Physiological Value and Critical Role of the Bicarbonate-Carbonic Acid (CO2-HCO3-) Buffer
At 6.1 the pKA of the CO2-HCO3-
buffer is not close to the desired plasma pH of 7.4. The concentration
ratio of bicarbonate to carbon dioxide is 20:1. The unique physiological
advantage of this buffer system is that the acid form (CO2)
and salt form (HCO3-) can be regulated independently.

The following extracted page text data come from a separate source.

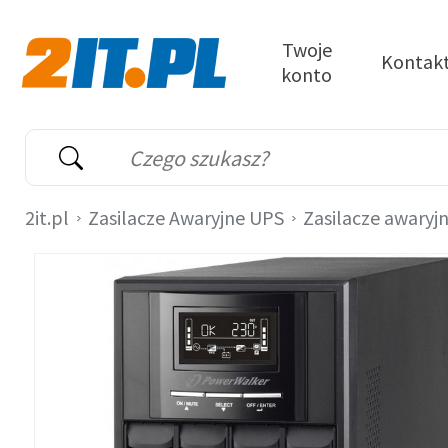
Przejdź do treści
Twoje
Kontak
konto
2it.pl
Wyszukiwarka
Słowo kluczowe
2it.pl
Zasilacze Awaryjne UPS
Zasilacze awaryj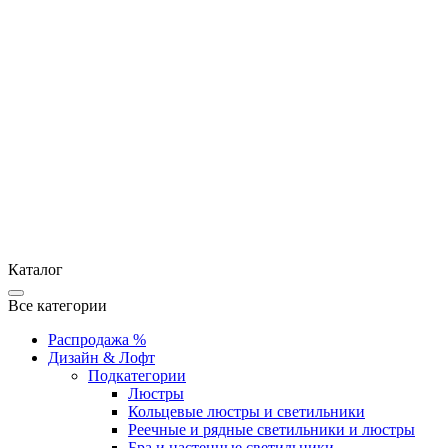
Каталог
Все категории
Распродажа %
Дизайн & Лофт
Подкатегории
Люстры
Кольцевые люстры и светильники
Реечные и рядные светильники и люстры
Бра и настенные светильники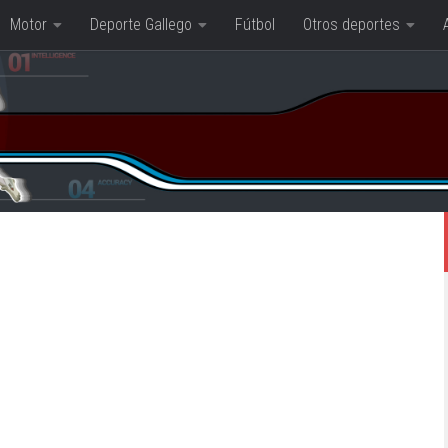
Motor
Deporte Gallego
Fútbol
Otros deportes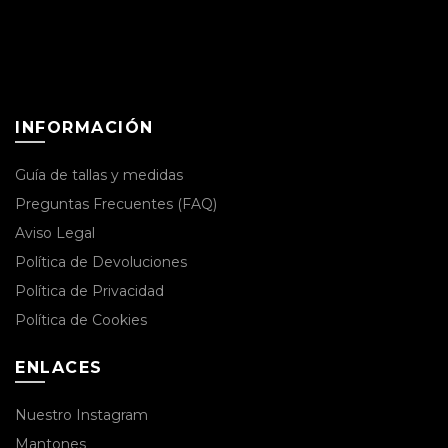
INFORMACIÓN
Guía de tallas y medidas
Preguntas Frecuentes (FAQ)
Aviso Legal
Política de Devoluciones
Política de Privacidad
Política de Cookies
ENLACES
Nuestro Instagram
Mantones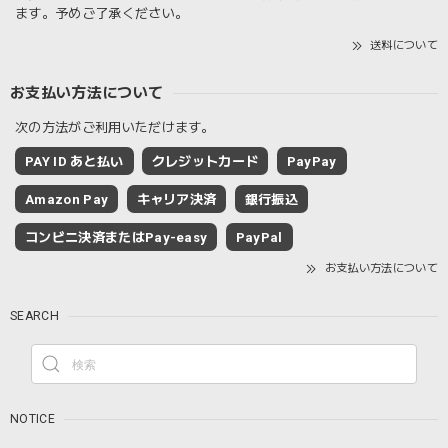
ます。予めご了承ください。
送料について
お支払い方法について
次の方法がご利用いただけます。
PAY ID あと払い
クレジットカード
PayPay
Amazon Pay
キャリア決済
銀行振込
コンビニ決済またはPay-easy
PayPal
お支払い方法について
SEARCH
NOTICE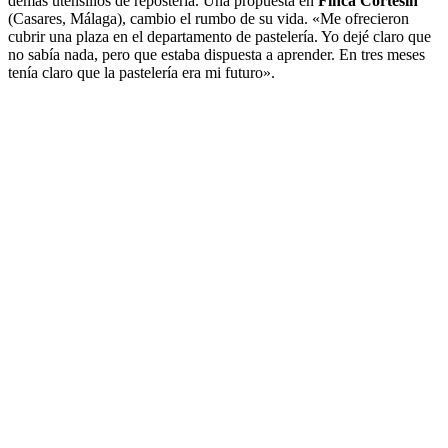
demás utensilios de repostería. Una propuesta en
Finca Cortesín
(Casares, Málaga), cambio el rumbo de su vida. «Me ofrecieron
cubrir una plaza en el departamento de pastelería. Yo dejé claro que
no sabía nada, pero que estaba dispuesta a aprender. En tres meses
tenía claro que la pastelería era mi futuro».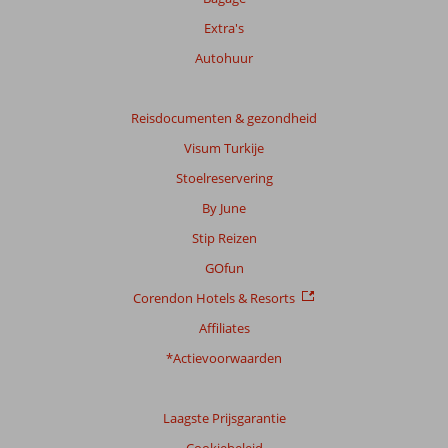
Extra's
Autohuur
Reisdocumenten & gezondheid
Visum Turkije
Stoelreservering
By June
Stip Reizen
GOfun
Corendon Hotels & Resorts
Affiliates
*Actievoorwaarden
Laagste Prijsgarantie
Cookiebeleid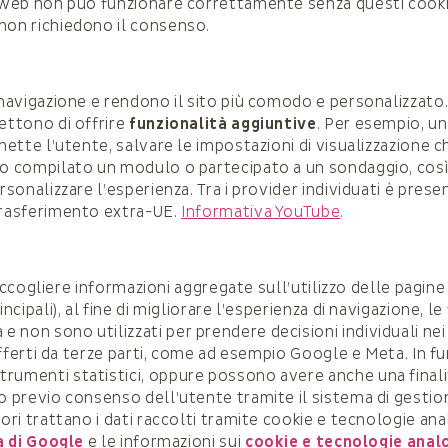
to web non può funzionare correttamente senza questi cook
 non richiedono il consenso.
di navigazione e rendono il sito più comodo e personalizza
mettono di offrire
funzionalità aggiuntive
. Per esempio, un
nnette l’utente, salvare le impostazioni di visualizzazione 
ato compilato un modulo o partecipato a un sondaggio, cos
ersonalizzare l’esperienza. Tra i provider individuati è pre
 trasferimento extra-UE.
Informativa YouTube
.
r raccogliere informazioni aggregate sull’utilizzo delle pagi
ncipali), al fine di migliorare l’esperienza di navigazione, le
non sono utilizzati per prendere decisioni individuali nei c
i offerti da terze parti, come ad esempio Google e Meta. In f
rumenti statistici, oppure possono avere anche una finalità
olo previo consenso dell’utente tramite il sistema di gesti
ori trattano i dati raccolti tramite cookie e tecnologie anal
a di Google
e le informazioni sui
cookie e tecnologie anal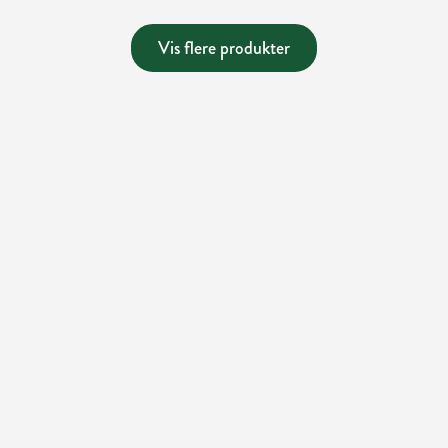
Vis flere produkter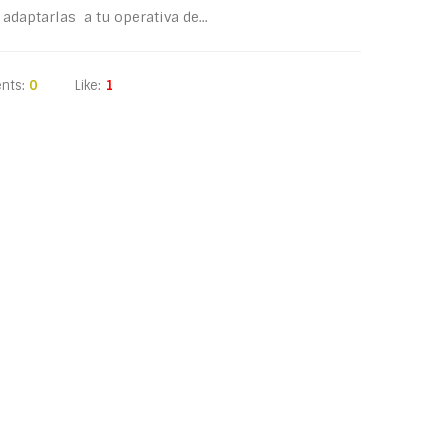
adaptarlas a tu operativa de...
nts:
0
Like:
1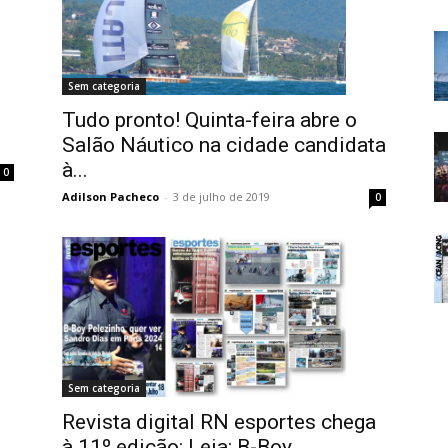
Sem categoria
Tudo pronto! Quinta-feira abre o
Salão Náutico na cidade candidata
à...
0
Adilson Pacheco
-
3 de julho de 2019
0
Sem categoria
Revista digital RN esportes chega
à 11º edição: Leia: B-Boy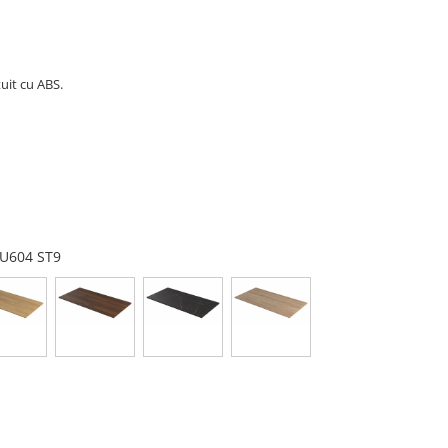
uit cu ABS.
t U604 ST9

Excretion or retention of CO2 is controlled by the lung and
reabsorption and regeneration of HCO3- is controlled
by the kidney.
A second advantage is that there is a readily available supply of
CO2 from cellular metabolism.
A third factor is the location of this system in the ECF. As the lung and kidney control the ECF pH, H+ (as such or in the form of CO2) moves along its concentration gradients from one compartment to the other. As the renal and pulmonary mechanisms operate to return ECF pH toward normal, H+ buffered intracellularly at the onset of an acid load will move out of the cells into the ECF where it reacts with the CO2 HCO3- buffer system. This cycling of H+ from ICF to ECF Buffer will continue until the acid load has been eliminated and the ECF HCO3- concentration restored to normal. While the movement of CO2 across cell membranes is rapid the movement of H+ and HCO3- is much slower and ICF buffering, which accounts for about half the body buffer, is slow requiring hours to take effect in comparison to the ECF Buffers which react to changes in pH very quickly. The exception to this is the RBC membrane which is highly permeable to HCO3- and Cl- as well as to CO2. This makes the buffering capacity of intracellular hemoglobin as efficient as the CO2 - HCO3- system in buffering pH changes in the ECF.